Even though cannabis is legal in multiple states, there’s still a thriving black market. In this underground market, vape cartridges are made in people’s houses and sold on street corners to anyone with cash to pay.
The secret houses where the vape cartridges are made are known as “pen factories.” According to a New York Times article, “the operations buy empty vape cartridges and counterfeit packaging from Chinese factories, then fill them with THC liquid that they purchase from the United States market.” The danger comes into play when the operation starts “cutting their product with other substances” in an effort to make more products for less money.
So instead of having a vape cartridge of just nicotine or cannabis, they dilute the pure product with cutting agents, such as vitamin E acetate (an oil that could cause breathing problems and lung inflammation if it does not heat up fully during the vaping aerosolization process).
After the operation makes the diluted vape cartridges, they then package the products in counterfeit packaging that looks like legal mass-market brands. As a result, the end-user thinks that they are using a product made by a trusted company.
Minors seem to be at the forefront of the vaping epidemic because they buy products from these black-market dealers since they can’t legally buy the cartridges from retail stores or dispensaries due to their age.
“Consumers should be aware of what they are vaping; there are many types of e-liquids, and homemade marijuana-based THC or Cannabinoids products can clearly be harmful to the user’s health and even cause death,” said Alex Mazzola, President of the Nevada Vaping Association. “Consumers must know the difference between manufactured nicotine-based products intended to be vaporized that have not been link the recent fatalities which are very different from homemade marijuana-based THC or Cannabinoids products that have.”
“It can be deadly to buy e-liquid product on the streets or mix products not intended by the manufacturer to be consumed using in a vaporizer,” Mazzola said. “When you don’t buy products that are designed to be vaporized from a reputable retailer, there is no way to know if what you are buying or mixing at home could result in death if consumed.”
In April 2019, a $5 million cache of illegal cannabis vape cartridges were seized by the sheriff of Mendocino County, California. The vape cartridges were tested and the lab reported they were contaminated with a stew of pesticides and a particular fungicide that, when heated to more than 400 degrees, breaks down to release deadly hydrogen cyanide.
According to journalist Foster Winans, David Kurzfeld, a fourth-generation Mendocino rancher and farmer stated, “It’s common knowledge out here that if a legit grower has weed that won’t pass the state test for contaminants, they just sell it into the black market.”
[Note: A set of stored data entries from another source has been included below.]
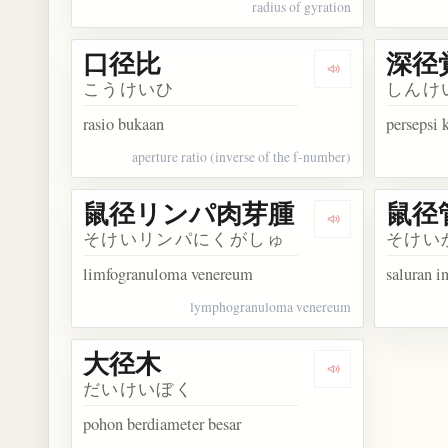
radius of gyration
口径比
深径
Dengarkan kosa
こうけいひ
しんけ
rasio bukaan
persepsi
aperture ratio (inverse of the f-number)
鼠径リンパ肉芽腫
鼠径
Dengarkan ko
そけいリンパにくがしゅ
そけい
limfogranuloma venereum
saluran i
lymphogranuloma venereum
大径木
Dengarkan kosa
だいけいぼく
pohon berdiameter besar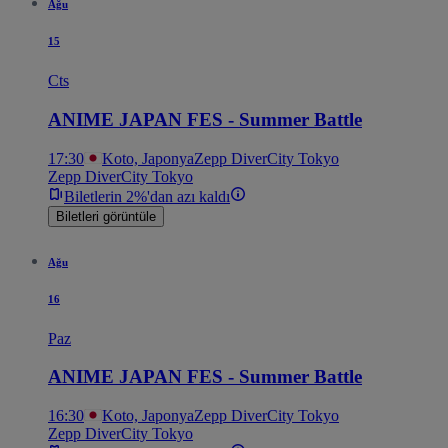
Ağu
15
Cts
ANIME JAPAN FES - Summer Battle
17:30
Koto, Japonya
Zepp DiverCity Tokyo
Zepp DiverCity Tokyo
Biletlerin 2%'dan azı kaldı
Biletleri görüntüle
Ağu
16
Paz
ANIME JAPAN FES - Summer Battle
16:30
Koto, Japonya
Zepp DiverCity Tokyo
Zepp DiverCity Tokyo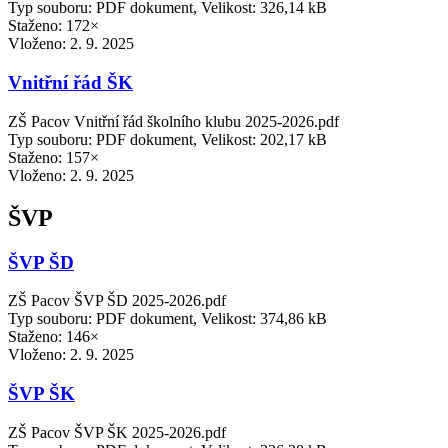
Typ souboru: PDF dokument, Velikost: 326,14 kB
Staženo: 172×
Vloženo:
2. 9. 2025
Vnitřní řád ŠK
ZŠ Pacov Vnitřní řád školního klubu 2025-2026.pdf
Typ souboru: PDF dokument, Velikost: 202,17 kB
Staženo: 157×
Vloženo:
2. 9. 2025
ŠVP
ŠVP ŠD
ZŠ Pacov ŠVP ŠD 2025-2026.pdf
Typ souboru: PDF dokument, Velikost: 374,86 kB
Staženo: 146×
Vloženo:
2. 9. 2025
ŠVP ŠK
ZŠ Pacov ŠVP ŠK 2025-2026.pdf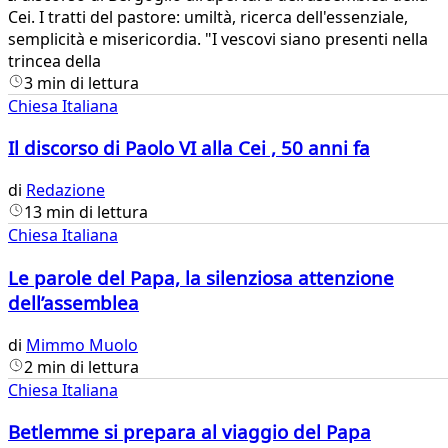
Cei. I tratti del pastore: umiltà, ricerca dell'essenziale,
semplicità e misericordia. "I vescovi siano presenti nella
trincea della
3 min di lettura
Chiesa Italiana
Il discorso di Paolo VI alla Cei , 50 anni fa
di
Redazione
13 min di lettura
Chiesa Italiana
Le parole del Papa, la silenziosa attenzione
dell’assemblea
di
Mimmo Muolo
2 min di lettura
Chiesa Italiana
Betlemme si prepara al viaggio del Papa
Meanwhile, the black market is booming because of the exorbitant costs to legally sell cannabis. New Frontier Data, which tracks cannabis sales and trends, estimated this spring that as much as 80% of the marijuana sold in California comes from the black market. As stated by Scott Shackford, “Black markets, of course, exist whenever people cannot legally purchase the goods and services that they're looking for at a reasonable cost. The high taxes in California have guaranteed that a black market is likely to continue.”